Take out as many scary parts as possible at first. Work with the car off and stationary. Teach him that jumping in is fun and that he gets a couple of treats and then you're all done for the session.

Once he's happy with that, get him in, give him a couple of treats, and then start the car. While it's running, hang out with him in the back giving treats and mellow pets. Use a mellow, cheerful tone (not a high pitched "poor baby" tone), and show him that it's relaxing and safe.

Once you can get in the car, start it, hang out while it's running, and then stop and gotten out, and he seems comfortable with the whole process, repeat the exercise, but drive the car down the block and back. Then end the session.

After a few times of driving very short distances, he should be calm enough for you to try slightly longer ones, perhaps enough to get him somewhere great. And once you cross that barrier, the drive starts to be associated with the destination and the good parts become self-reinforcing.
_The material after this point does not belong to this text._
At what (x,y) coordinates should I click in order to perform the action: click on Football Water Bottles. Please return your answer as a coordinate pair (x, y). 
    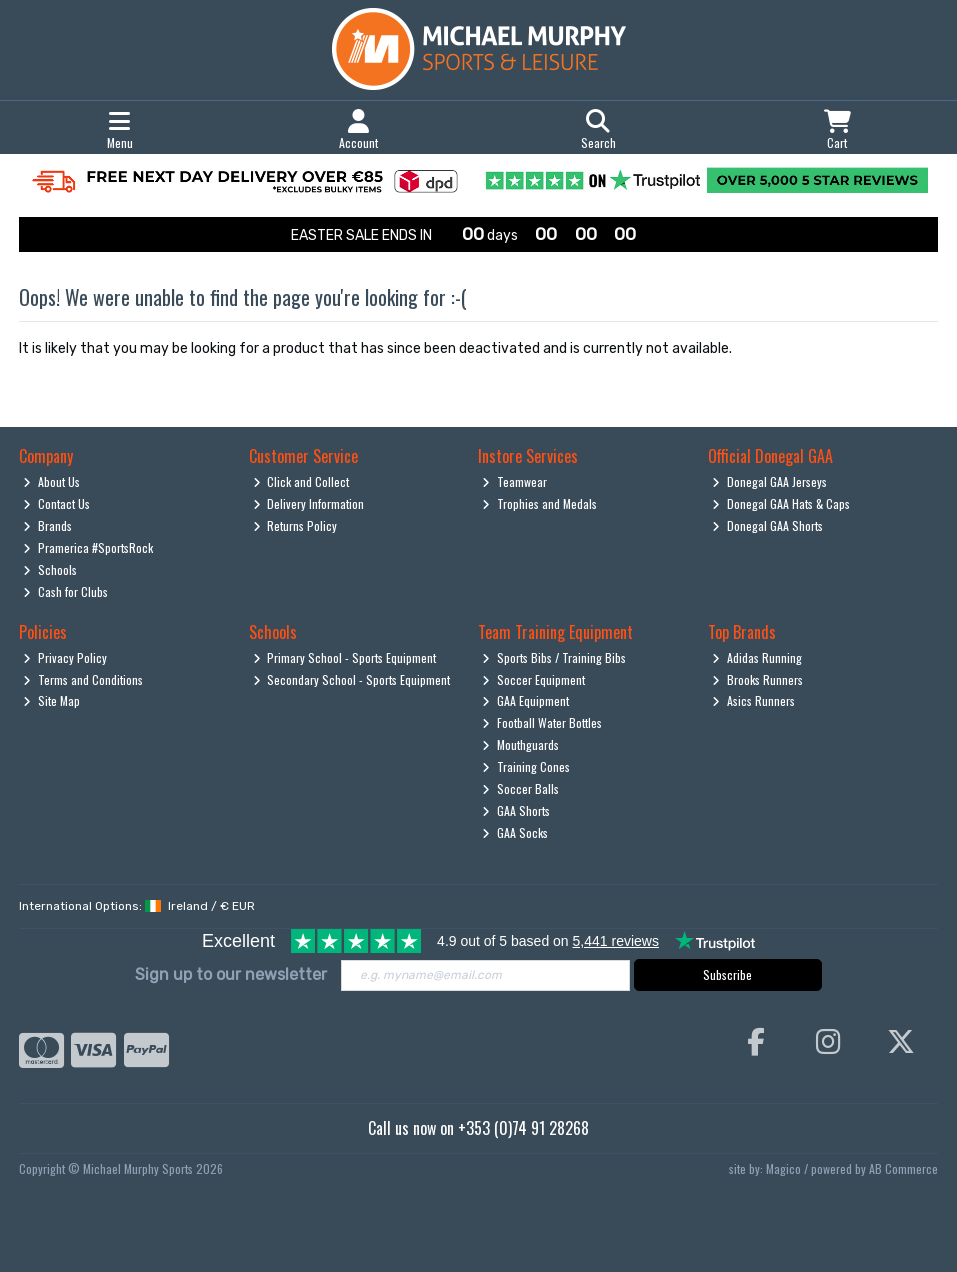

Yes, this is a slow process to acclimate him, but you can move forward any time he seems comfortable and move back every time he seems too nervous (foams, won't take treats, panics, etc.). And it shouldn't take more than a week or two (2-3 short car sessions a day) before he can handle a 20 minute drive (drive slowly and don't throw him around). 

In my experience, once the dog is comfy for more than a few minutes and can get to a fun spot, the car turns from being a scary mystery box to being an exciting box of fun destinations.


----------



## FeatherRiverSam (Aug 7, 2009)

Please don't let him ride in the bed of your truck as it's very dangerous. I still have two scenes I'll never get out of my minds eye both involving dogs and trucks. The first was a dog tied to a lead in the bed of a parked truck who had jumped out and hung himself and the second was a dog thrown out of the back of a truck on a highway doing 65 mph. I'm sorry to be so graphic but please don't let your dog ride in the bed. And good luck with solving the car sickness problem, I know that's not much fun.


Pete & Woody


----------



## MrsKuhn (Aug 22, 2013)

Worked with him for half an hour today just getting in the car on his own after our walk. Took me 30 min and two hot dogs and a box to step on first ( it's not high but he's nervous) to get him in and out three times on his own. We ended on a good note. Gonna try to work with him a few times a day till he gets it down then move on. Thanks for all the advice. 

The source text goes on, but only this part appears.